DEEL 5.
HARINGVLIETDAM.
De Haringvlietdam is het zesde bouwwerk van de Deltawerken. De dam sluit het Haringvliet af en ligt tussen Voorne-Putten (aan de noordzijde) en Goeree-Overvlakkee (aan de zuidelijke zijde).
Omdat de rivieren Rijn en Maas in het Haringvliet uitmonden kon het Haringvliet niet zonder meer worden afgesloten. Er werd daarom gekozen voor de aanleg van een spuisluizen complex met een lengte van ongeveer een kilometer, dat per seconde circa 25.000 m³ water kan doorlaten. Tevens werd er een schuit sluis gebouwd voor de scheepvaart.
Na een bouwperiode van 14 jaar werd de dam in 1971 voltooid.

Om het sluizencomplex te kunnen bouwen werd er een gedeelte van het Haringvliet ingepolderd, waardoor er een soort bouwput ontstond. Deze bouwput had een lengte van 1400 meter, breedte van 600 meter en was 10 meter diep. Het grondwater werd kunstmatig weggepompt.

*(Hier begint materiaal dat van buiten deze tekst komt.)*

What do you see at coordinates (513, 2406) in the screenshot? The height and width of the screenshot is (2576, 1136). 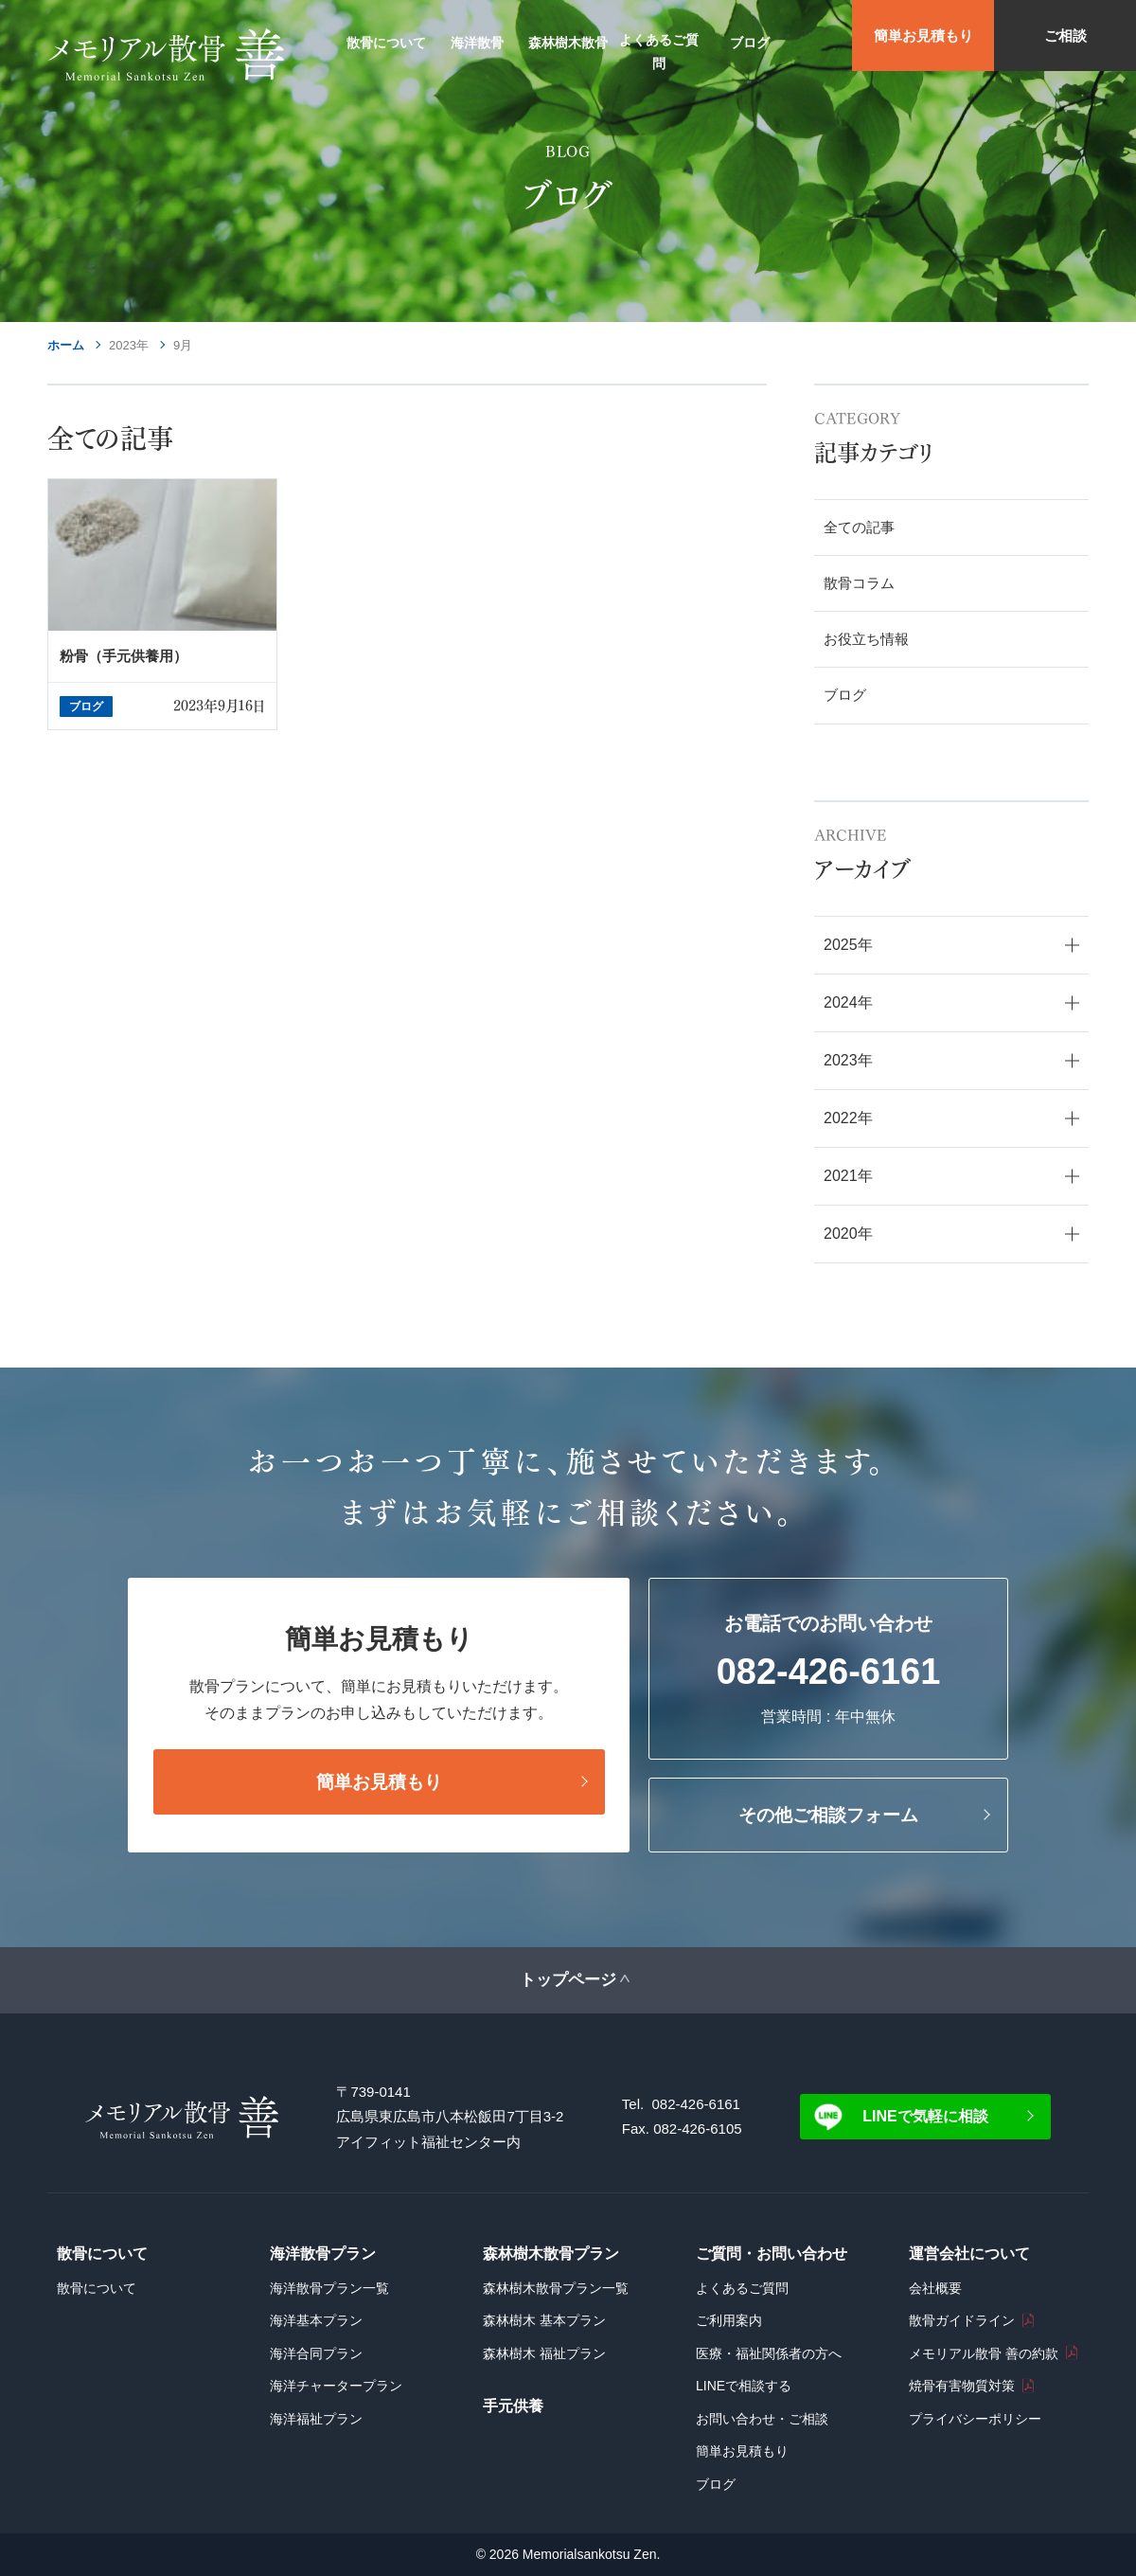 I see `手元供養` at bounding box center [513, 2406].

Omdat de slappe ondergrond (bodem) het zou begeven door het gewicht van de sluizen, werden er eerst 22.000 betonnen palen de grond ingeheid. Sommige plakken waren meer dan 20 meter lang. Boven op de palen werd een drie meter dikke betonlaag gestort. De eerste peilers voor de dam waren vier jaar na voltooiing van de bouwput klaar.
De pijlers werden naast elkaar over de lengte over de lengte van 18 pijlers neergezet. Tussen de pijlers werden met een speciale kraan liggers geplaatst. Onder de liggers kwamen grote stalen armen, die de liggers konden bewegen in geval van hoge waterstanden.



De dam heeft een lengte van 5 kilometer en is 56 meter breed. Hij heeft in totaal 17 sluizen die ieder 56,5 meter breed zijn. Jaarlijks wordt er 30 miljard m³ water gespuid.
Om een natuurlijke delta te creëren, werden in 2010 de Haringvlietsluizen op een kier gezet. Dat betekend dat de sluizen niet allen bij eb, maar ook bij vloed beperkt open staan. Op die manier kan zeewater het Haringvliet instromen, waardoor er een natuurlijk overgangsgebied van zee water en rivierwater ontstaat. De maatregel zorgt er ook voor dat trekvissen, zoals zalm en forel, de spuisluizen kunnen passeren. Door de maatregel worden de paaigebieden voor de vissen die stroomopwaarts zwemmen weer beter bereikbaar.
Voorwaarden hieraan waren de volgende:
1. De veiligheid tegen overstromingen is en blijft in de nieuwe situatie het belangrijkste doel van de sluizen.
2. De aanvoer van zoet water voor de landbouw en drinkwater mag niet in gevaar komen.
3. Het zoute water mag niet verder het Haringvliet instromen dan tot de denkbeeldige lijn Middelharnis - monding Spui. Een meetnet, van palen en boeien - voorzien van apparatuur om het zoutgehalte te controleren.
4. Voor de scheepvaart wordt gestreefd naar een waterstand (bij Moerdijk) die hoger is dan nul meter NAP.